Laatst vroeg een lezer van het blog me: “Er wordt tegen beginnende romanschrijvers vaak gezegd dat ze eerst maar eens korte verhalen moeten schrijven. Maar is dat eigenlijk wel een goed advies?”
Inderdaad, ik heb in mijn lessen Korte verhalen schrijven heel wat schrijvers gehad die geen korte verhalen wilden schrijven, maar het toch deden omdat de school het als voorwaarde stelde om aan de lessen romanschrijven deel te nemen.
Werden die studenten door het schrijven van verhalen betere schrijvers en betere romanschrijvers? Ik denk het wel. Was het per se nodig dat ze deze route volgden? Volgens mij niet.
Het is alsof je iemand die marathons wil lopen, aanbeveelt om zich de eerste jaren vooral te beperken tot sprinten. Natuurlijk, er zijn gelijkenissen tussen die twee disciplines, maar de verschillen zijn groter dan de overeenkomsten en het advies om je de eerste tijd in het sprinten te bekwamen is op z’n zachtst gezegd niet efficiënt en niet effectief.
Maar toch, als het om schrijven gaat, hoor je vaak argumenten om eerst verhalen te schrijven voor je aan een roman te wagen, en die argumenten lijken in eerste instantie niet onredelijk. Toch worden er vaak halve waarheden verkondigd.

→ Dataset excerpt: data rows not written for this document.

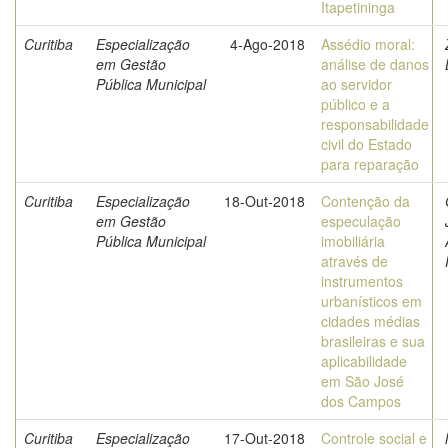
Itapetininga
Curitiba
Especialização
4-Ago-2018
Assédio moral:
em Gestão
análise de danos
Pública Municipal
ao servidor
público e a
responsabilidade
civil do Estado
para reparação
Curitiba
Especialização
18-Out-2018
Contenção da
em Gestão
especulação
Pública Municipal
imobiliária
através de
instrumentos
urbanísticos em
cidades médias
brasileiras e sua
aplicabilidade
em São José
dos Campos
Curitiba
Especialização
17-Out-2018
Controle social e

Vijf daarvan zet ik hier op een rijtje.
Halve waarheid 1: In een schrijfcursus heb je onvoldoende tijd voor een roman en daarom kun je maar beter een cursus volgen in het schrijven van korte verhalen
Vanaf het eerste idee voor een roman tot de uiteindelijke versie kan er zo maar een paar jaar voorbijgaan, en het is onredelijk om te verwachten van een opleiding om een lessenreeks van een paar jaar aan te bieden. Dus dan toch maar korte verhalen? Nee, dat hoeft wat mij betreft niet de conclusie te zijn.
Als je een marathon wil lopen ga je ook geen sprint-lessen volgen omdat sprints van een minuut wel in een wekelijkse les passen en een complete marathon niet. Je zult een training volgen die gericht is op het lopen van marathons, op het plannen ervan, op uithoudingsvermogen. Je zult tips and tricks uitwisselen die specifiek zijn voor een marathon, en je zult ook evalueren hoe het gaat. En ja, je zult ook hardlopen. Maar richt je je uitsluitend op sprints, dan mis je waardevolle trainingsonderdelen die speciaal voor marathonlopers van belang zijn.
Mutatis mutandis geldt dit ook voor een cursus in het schrijven van een roman. Je kunt daarin oefenen met al die zaken die specifiek komen kijken bij het schrijven van een roman: het ontwikkelen van complexe personages, het structureren van een verhaallijn of het omgaan met langdurige spanningsbogen. Dat mis je als je je beperkt tot het korte verhaal.
Halve waarheid 2: Onervaren schrijvers zijn niet in staat om een roman te schrijven en voor hen is een romancursus zinloos
Een argument dat vaak wordt genoemd: het is onhandig om in een romancursus mensen die geen ervaring hebben met schrijven, meteen een hele roman te laten schrijven. Anders is het voor iedereen frustrerend: voor de medecursisten, voor de docent, en vaak ook voor de beginnende schrijver zelf.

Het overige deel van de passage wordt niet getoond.